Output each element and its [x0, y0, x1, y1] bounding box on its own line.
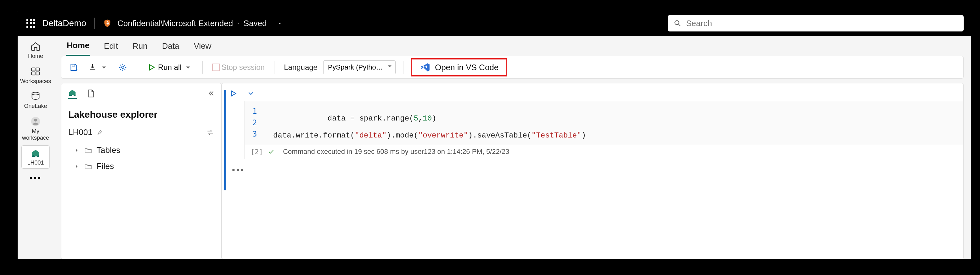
chevron-down-icon	[183, 63, 193, 72]
tab-home[interactable]: Home	[66, 36, 90, 56]
save-icon	[69, 63, 78, 72]
lakehouse-explorer: Lakehouse explorer LH001 Tables Files	[61, 83, 221, 259]
search-box[interactable]	[668, 15, 964, 32]
code-editor[interactable]: 1 2 3data = spark.range(5,10) data.write…	[245, 101, 963, 144]
lakehouse-icon	[68, 88, 77, 97]
app-launcher-icon[interactable]	[25, 17, 37, 29]
shield-icon	[103, 19, 112, 28]
chevron-right-icon	[74, 164, 80, 169]
rail-workspaces[interactable]: Workspaces	[18, 64, 54, 89]
sensitivity-label[interactable]: Confidential\Microsoft Extended · Saved	[118, 19, 267, 28]
divider	[137, 61, 137, 74]
stop-icon	[212, 64, 220, 71]
gear-icon	[118, 63, 127, 72]
svg-rect-0	[107, 23, 109, 25]
person-icon	[30, 116, 41, 127]
rail-my-workspace[interactable]: My workspace	[18, 114, 54, 145]
open-in-vscode-button[interactable]: Open in VS Code	[411, 58, 507, 76]
vscode-icon	[420, 62, 431, 73]
tab-run[interactable]: Run	[132, 37, 148, 56]
explorer-lakehouse-tab[interactable]	[68, 88, 77, 99]
check-icon	[267, 148, 274, 155]
search-input[interactable]	[686, 19, 958, 28]
topbar: DeltaDemo Confidential\Microsoft Extende…	[18, 11, 971, 36]
play-icon	[229, 89, 238, 98]
folder-icon	[84, 146, 92, 154]
explorer-item[interactable]: LH001	[61, 122, 221, 142]
chevron-down-icon	[247, 89, 255, 97]
cell-status: [2] - Command executed in 19 sec 608 ms …	[245, 144, 963, 159]
svg-point-9	[34, 119, 37, 121]
tab-edit[interactable]: Edit	[103, 37, 119, 56]
left-rail: Home Workspaces OneLake My workspace LH0…	[18, 36, 54, 259]
divider	[202, 61, 203, 74]
line-numbers: 1 2 3	[252, 106, 257, 140]
onelake-icon	[30, 91, 41, 102]
lakehouse-icon	[30, 148, 41, 158]
expand-cell-button[interactable]	[247, 89, 255, 99]
folder-icon	[84, 162, 92, 170]
execution-count: [2]	[250, 148, 263, 156]
stop-session-button[interactable]: Stop session	[210, 61, 267, 74]
run-cell-button[interactable]	[229, 89, 238, 99]
save-button[interactable]	[67, 61, 80, 74]
status-text: - Command executed in 19 sec 608 ms by u…	[279, 148, 509, 156]
workspace-name[interactable]: DeltaDemo	[42, 18, 86, 28]
main-area: Home Edit Run Data View Run all	[54, 36, 971, 259]
collapse-icon[interactable]	[207, 89, 215, 97]
pin-icon[interactable]	[96, 129, 103, 136]
rail-onelake[interactable]: OneLake	[18, 88, 54, 114]
chevron-right-icon	[74, 148, 80, 153]
explorer-tables-node[interactable]: Tables	[61, 142, 221, 158]
play-icon	[146, 63, 156, 72]
language-label: Language	[284, 63, 318, 72]
search-icon	[673, 19, 682, 27]
settings-button[interactable]	[116, 61, 129, 74]
rail-home[interactable]: Home	[18, 38, 54, 64]
ribbon-tabs: Home Edit Run Data View	[54, 36, 971, 56]
divider	[403, 61, 404, 74]
download-icon	[88, 63, 97, 72]
download-button[interactable]	[86, 61, 110, 74]
explorer-files-node[interactable]: Files	[61, 158, 221, 174]
rail-active-lakehouse[interactable]: LH001	[21, 145, 50, 168]
cell-marker	[224, 90, 226, 190]
svg-rect-10	[72, 64, 75, 66]
workspaces-icon	[30, 66, 41, 77]
run-all-button[interactable]: Run all	[145, 61, 195, 74]
tab-view[interactable]: View	[193, 37, 212, 56]
svg-point-1	[675, 21, 679, 25]
rail-more[interactable]: •••	[30, 173, 41, 183]
language-select[interactable]: PySpark (Pytho…	[323, 60, 396, 74]
svg-rect-6	[36, 72, 39, 75]
svg-rect-5	[32, 72, 35, 75]
chevron-down-icon[interactable]	[276, 20, 283, 27]
home-icon	[30, 41, 41, 52]
svg-rect-4	[36, 68, 39, 71]
code-cell[interactable]: 1 2 3data = spark.range(5,10) data.write…	[245, 101, 963, 159]
file-icon[interactable]	[86, 89, 95, 98]
cell-more[interactable]: •••	[222, 159, 963, 175]
svg-point-11	[121, 66, 124, 68]
svg-line-2	[679, 24, 680, 26]
explorer-title: Lakehouse explorer	[61, 102, 221, 122]
tab-data[interactable]: Data	[161, 37, 180, 56]
notebook-panel: 1 2 3data = spark.range(5,10) data.write…	[221, 83, 964, 259]
toolbar: Run all Stop session Language PySpark (P…	[61, 56, 964, 79]
svg-rect-3	[32, 68, 35, 71]
chevron-down-icon	[99, 63, 108, 72]
svg-point-7	[32, 92, 39, 95]
sync-icon[interactable]	[206, 129, 214, 137]
divider	[94, 17, 95, 29]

(Task objective):
All of the material goes into the answer exactly as it stands, except for the pictures.

(Solution for this task):
Output each element and its [x0, y0, x1, y1] bounding box on its own line.
chevron-down-icon	[183, 63, 193, 72]
tab-home[interactable]: Home	[66, 36, 90, 56]
save-icon	[69, 63, 78, 72]
lakehouse-explorer: Lakehouse explorer LH001 Tables Files	[61, 83, 221, 259]
search-box[interactable]	[668, 15, 964, 32]
code-editor[interactable]: 1 2 3data = spark.range(5,10) data.write…	[245, 101, 963, 144]
lakehouse-icon	[68, 88, 77, 97]
app-launcher-icon[interactable]	[25, 17, 37, 29]
shield-icon	[103, 19, 112, 28]
chevron-right-icon	[74, 164, 80, 169]
rail-workspaces[interactable]: Workspaces	[18, 64, 54, 89]
sensitivity-label[interactable]: Confidential\Microsoft Extended · Saved	[118, 19, 267, 28]
divider	[137, 61, 137, 74]
stop-icon	[212, 64, 220, 71]
gear-icon	[118, 63, 127, 72]
svg-rect-0	[107, 23, 109, 25]
person-icon	[30, 116, 41, 127]
rail-my-workspace[interactable]: My workspace	[18, 114, 54, 145]
open-in-vscode-button[interactable]: Open in VS Code	[411, 58, 507, 76]
vscode-icon	[420, 62, 431, 73]
tab-run[interactable]: Run	[132, 37, 148, 56]
explorer-lakehouse-tab[interactable]	[68, 88, 77, 99]
check-icon	[267, 148, 274, 155]
search-input[interactable]	[686, 19, 958, 28]
topbar: DeltaDemo Confidential\Microsoft Extende…	[18, 11, 971, 36]
play-icon	[229, 89, 238, 98]
folder-icon	[84, 146, 92, 154]
explorer-item[interactable]: LH001	[61, 122, 221, 142]
chevron-down-icon	[247, 89, 255, 97]
cell-status: [2] - Command executed in 19 sec 608 ms …	[245, 144, 963, 159]
svg-point-9	[34, 119, 37, 121]
tab-edit[interactable]: Edit	[103, 37, 119, 56]
left-rail: Home Workspaces OneLake My workspace LH0…	[18, 36, 54, 259]
divider	[202, 61, 203, 74]
line-numbers: 1 2 3	[252, 106, 257, 140]
onelake-icon	[30, 91, 41, 102]
lakehouse-icon	[30, 148, 41, 158]
expand-cell-button[interactable]	[247, 89, 255, 99]
folder-icon	[84, 162, 92, 170]
execution-count: [2]	[250, 148, 263, 156]
stop-session-button[interactable]: Stop session	[210, 61, 267, 74]
run-cell-button[interactable]	[229, 89, 238, 99]
save-button[interactable]	[67, 61, 80, 74]
status-text: - Command executed in 19 sec 608 ms by u…	[279, 148, 509, 156]
workspace-name[interactable]: DeltaDemo	[42, 18, 86, 28]
main-area: Home Edit Run Data View Run all	[54, 36, 971, 259]
collapse-icon[interactable]	[207, 89, 215, 97]
pin-icon[interactable]	[96, 129, 103, 136]
rail-onelake[interactable]: OneLake	[18, 88, 54, 114]
chevron-right-icon	[74, 148, 80, 153]
explorer-tables-node[interactable]: Tables	[61, 142, 221, 158]
play-icon	[146, 63, 156, 72]
language-label: Language	[284, 63, 318, 72]
search-icon	[673, 19, 682, 27]
settings-button[interactable]	[116, 61, 129, 74]
rail-home[interactable]: Home	[18, 38, 54, 64]
ribbon-tabs: Home Edit Run Data View	[54, 36, 971, 56]
divider	[403, 61, 404, 74]
download-icon	[88, 63, 97, 72]
download-button[interactable]	[86, 61, 110, 74]
explorer-files-node[interactable]: Files	[61, 158, 221, 174]
rail-active-lakehouse[interactable]: LH001	[21, 145, 50, 168]
cell-marker	[224, 90, 226, 190]
svg-rect-10	[72, 64, 75, 66]
workspaces-icon	[30, 66, 41, 77]
run-all-button[interactable]: Run all	[145, 61, 195, 74]
tab-view[interactable]: View	[193, 37, 212, 56]
svg-point-1	[675, 21, 679, 25]
rail-more[interactable]: •••	[30, 173, 41, 183]
language-select[interactable]: PySpark (Pytho…	[323, 60, 396, 74]
svg-rect-6	[36, 72, 39, 75]
svg-rect-5	[32, 72, 35, 75]
chevron-down-icon[interactable]	[276, 20, 283, 27]
home-icon	[30, 41, 41, 52]
svg-rect-4	[36, 68, 39, 71]
code-cell[interactable]: 1 2 3data = spark.range(5,10) data.write…	[245, 101, 963, 159]
file-icon[interactable]	[86, 89, 95, 98]
cell-more[interactable]: •••	[222, 159, 963, 175]
svg-point-11	[121, 66, 124, 68]
svg-line-2	[679, 24, 680, 26]
explorer-title: Lakehouse explorer	[61, 102, 221, 122]
tab-data[interactable]: Data	[161, 37, 180, 56]
notebook-panel: 1 2 3data = spark.range(5,10) data.write…	[221, 83, 964, 259]
toolbar: Run all Stop session Language PySpark (P…	[61, 56, 964, 79]
svg-rect-3	[32, 68, 35, 71]
chevron-down-icon	[99, 63, 108, 72]
svg-point-7	[32, 92, 39, 95]
sync-icon[interactable]	[206, 129, 214, 137]
divider	[94, 17, 95, 29]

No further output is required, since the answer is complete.